» The task
Among the records, which lines include "Lord"? List them.

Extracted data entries
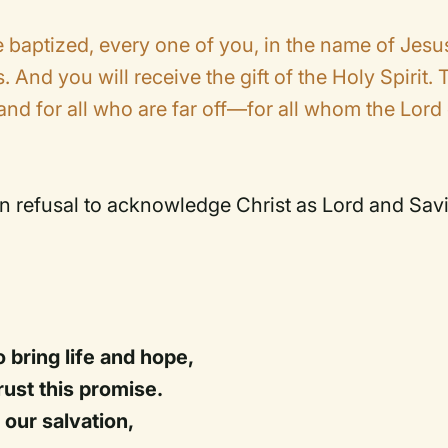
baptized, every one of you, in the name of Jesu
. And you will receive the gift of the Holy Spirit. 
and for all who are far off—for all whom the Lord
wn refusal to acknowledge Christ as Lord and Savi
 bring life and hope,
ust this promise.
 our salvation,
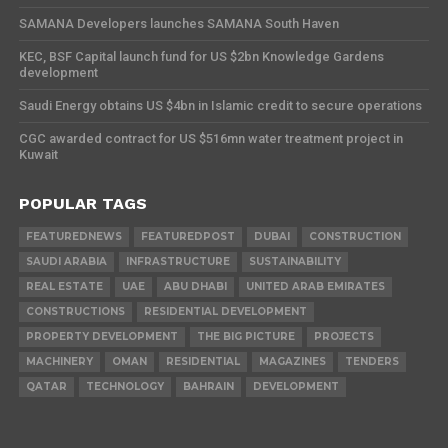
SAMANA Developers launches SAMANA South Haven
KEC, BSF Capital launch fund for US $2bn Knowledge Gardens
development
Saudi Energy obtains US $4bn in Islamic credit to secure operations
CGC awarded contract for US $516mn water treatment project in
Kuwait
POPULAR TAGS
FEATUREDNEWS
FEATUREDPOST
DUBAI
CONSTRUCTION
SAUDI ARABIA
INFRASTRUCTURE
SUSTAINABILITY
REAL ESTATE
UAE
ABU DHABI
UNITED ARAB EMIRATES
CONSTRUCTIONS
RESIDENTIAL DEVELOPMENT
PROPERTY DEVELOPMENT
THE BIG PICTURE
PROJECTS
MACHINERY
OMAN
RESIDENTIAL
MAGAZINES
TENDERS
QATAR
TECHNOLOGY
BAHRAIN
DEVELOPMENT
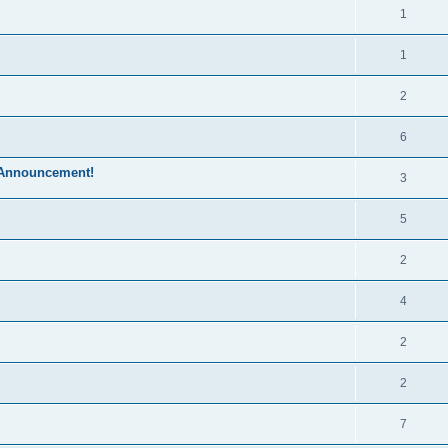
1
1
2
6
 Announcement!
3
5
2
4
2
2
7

==

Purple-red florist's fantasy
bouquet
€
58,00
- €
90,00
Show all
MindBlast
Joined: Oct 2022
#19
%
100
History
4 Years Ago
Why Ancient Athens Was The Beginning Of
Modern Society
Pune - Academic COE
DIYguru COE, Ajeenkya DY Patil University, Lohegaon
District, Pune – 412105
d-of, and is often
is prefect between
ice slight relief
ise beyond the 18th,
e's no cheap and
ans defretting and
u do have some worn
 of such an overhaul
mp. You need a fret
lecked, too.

» Output of the exercise
and for all who are far off—for all whom the Lord
wn refusal to acknowledge Christ as Lord and Savi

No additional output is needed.